The new finding wasn’t a total showstopper, but scientists would have been thrilled by a different result.
Naturally, I was disappointed, said Michael Mumma, a planetary scientist at NASA’s Goddard Space Flight Center. It would have been nice if they had detected an abundant signal for methane.
Mumma had high hopes for a positive result because he and his colleagues believe they have detected methane on Mars remotely, from telescopes on Earth that can discern the chemical nature of Mars’s atmosphere. A European orbiter around Mars also spotted methane. But the methane has proved ephemeral – now you see it, now you don’t.
Mumma said he and his colleagues are reviewing their work to see whether there is some error in the mix. Perhaps the methane simply disappears quickly on Mars, through some unknown chemical process.
It’s possible that we don’t understand something that’s going on in the Martian atmosphere, said Michael Meyer, lead scientist for NASA’s Mars Exploration Program.
Jim Green, director of the planetary sciences division at NASA headquarters, said the goal of Curiosity is to understand the full history of Mars, not simply to take a momentary snapshot.
Today is a small microcosm of time, and Curiosity is going for the geological record of the planet, which includes maybe millions or hundreds of millions of years when life existed, Green said.

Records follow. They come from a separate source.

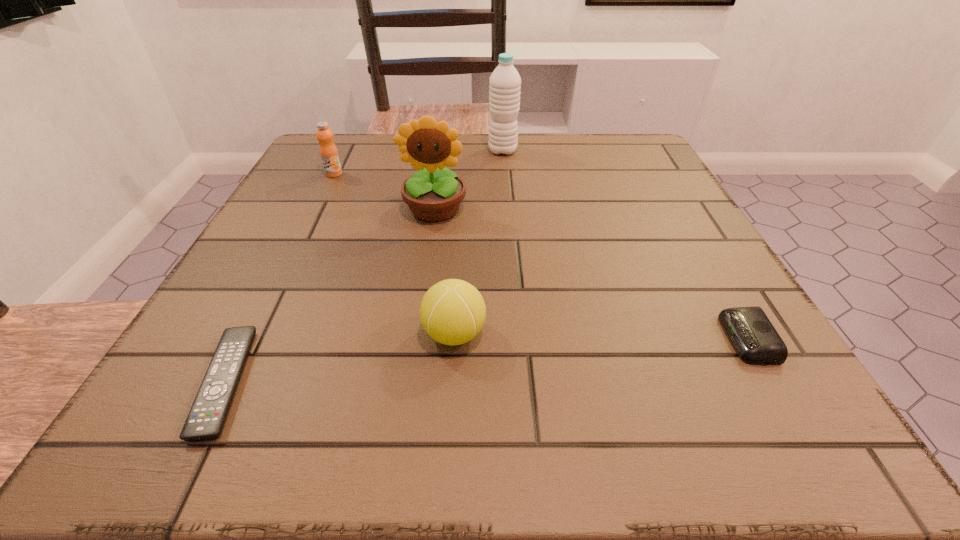 The width and height of the screenshot is (960, 540). What are the coordinates of `orange juice located at the left edge` in the screenshot? It's located at tap(328, 151).

Image resolution: width=960 pixels, height=540 pixels. What are the coordinates of `remote control that is at the left edge` in the screenshot? It's located at (205, 421).

You are a GUI agent. You are given a task and a screenshot of the screen. Output one action in this format:
    pyautogui.click(x=<x>, y=<y>)
    Task: Click on the object that is at the right edge
    The image size is (960, 540).
    Given the screenshot: What is the action you would take?
    pyautogui.click(x=753, y=336)

I want to click on object that is at the far left corner, so click(x=328, y=151).

I want to click on object present at the near left corner, so click(x=205, y=421).

Where is `blank space at the far edge`? The image size is (960, 540). blank space at the far edge is located at coordinates (552, 157).

Find the location of a particular element. The image size is (960, 540). vacant area at the near edge of the desktop is located at coordinates (550, 392).

You are a GUI agent. You are given a task and a screenshot of the screen. Output one action in this format:
    pyautogui.click(x=<x>, y=<y>)
    Task: Click on the blank space at the left edge
    Image resolution: width=960 pixels, height=540 pixels.
    Given the screenshot: What is the action you would take?
    pyautogui.click(x=300, y=196)

In the image, there is a desktop. Identify the location of free space at the right edge. (617, 185).

The image size is (960, 540). In order to click on vacant region at the far left corner of the desktop in this screenshot , I will do `click(362, 168)`. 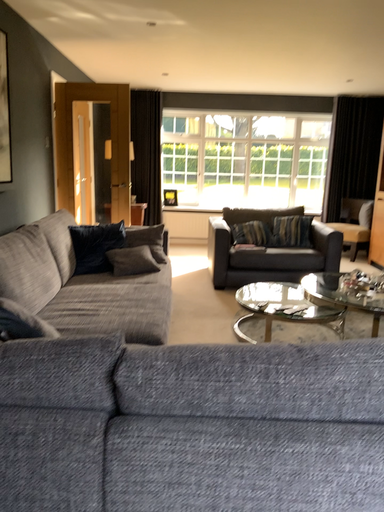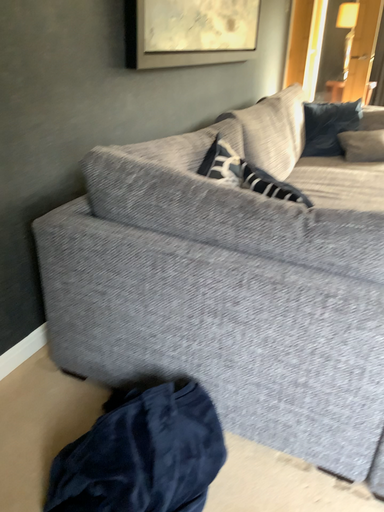 Question: Which way did the camera rotate in the video?

Choices:
 (A) rotated right
 (B) rotated left

Answer: (B) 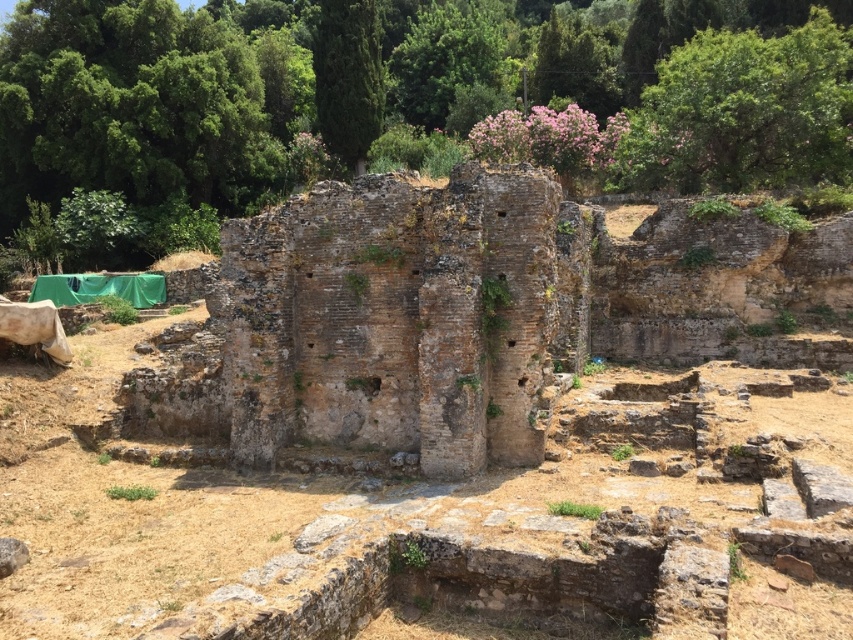 You are an archaeologist standing at the archaeological site. You notice two points marked on your map at coordinates point (485, 317) and point (701, 150). Which point is closer to you when you are facing the ruins?

Point (485, 317) is in front of point (701, 150), so it is closer to you when facing the ruins. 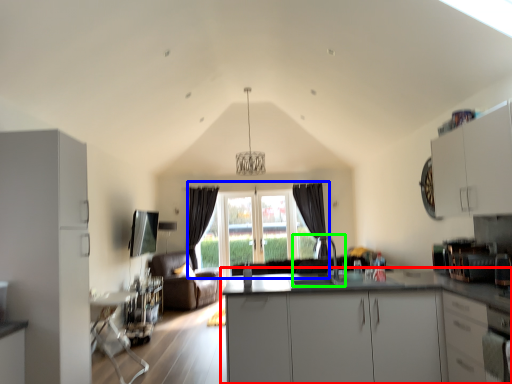 Question: Based on their relative distances, which object is farther from countertop (highlighted by a red box)? Choose from window (highlighted by a blue box) and sink (highlighted by a green box).

Choices:
 (A) window
 (B) sink

Answer: (A) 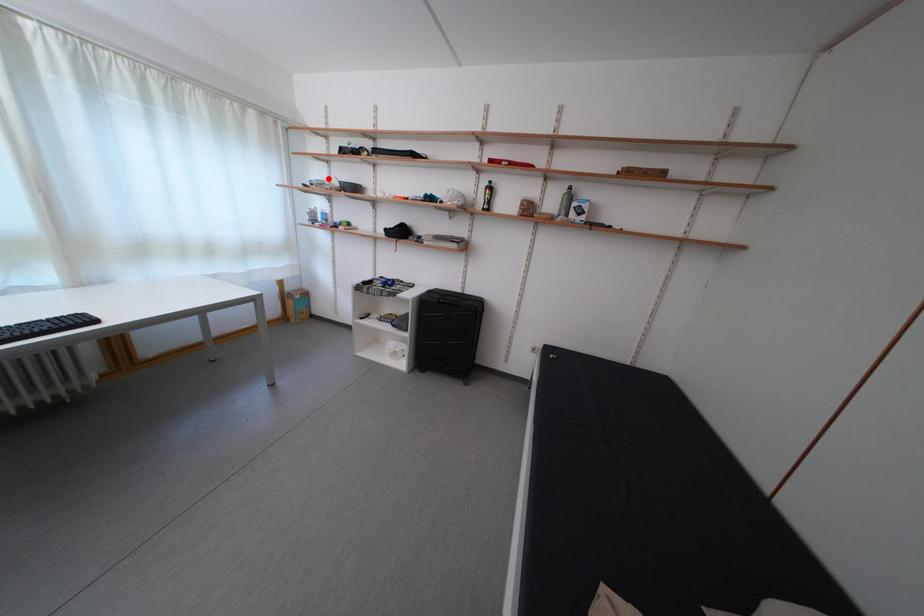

Investigations by Curiosity, other landers and orbiters have led to a consensus that, billions of years ago, Mars was warmer and wetter, with the conditions necessary for life. Although the planet dried out and lost most of its atmosphere, life could have adapted and migrated to subsurface environments. On Earth, organisms thrive in exotic realms deep below the surface, even beneath ice caps. The astrobiological truism is that life finds a way.
Curiosity’s suite of instruments is not designed to detect life itself. NASA learned a lesson in the 1970s when it plunked two Viking spacecraft on Mars and performed much-ballyhooed tests that might have detected life. The results were ambiguous at best; most scientists interpreted the findings as negative. NASA learned that it is hard to get funding for future robotic missions when the first wave of probes saw only a cold, dry, dead-looking place.
In the past two decades, NASA has chosen to study Mars in a more incremental fashion, looking at the geology and chemistry and trying to understand the broader narrative of the planet.
One intriguing possibility is that life originated on Mars and spread to Earth through a meteorite – or vice versa.
Chunks of Mars, blasted off the surface in impacts from asteroids or comets, have wound up on Earth, and the same process has presumably happened in reverse. Scientists believe organisms can potentially survive inside ejected rocks even during long transits in space.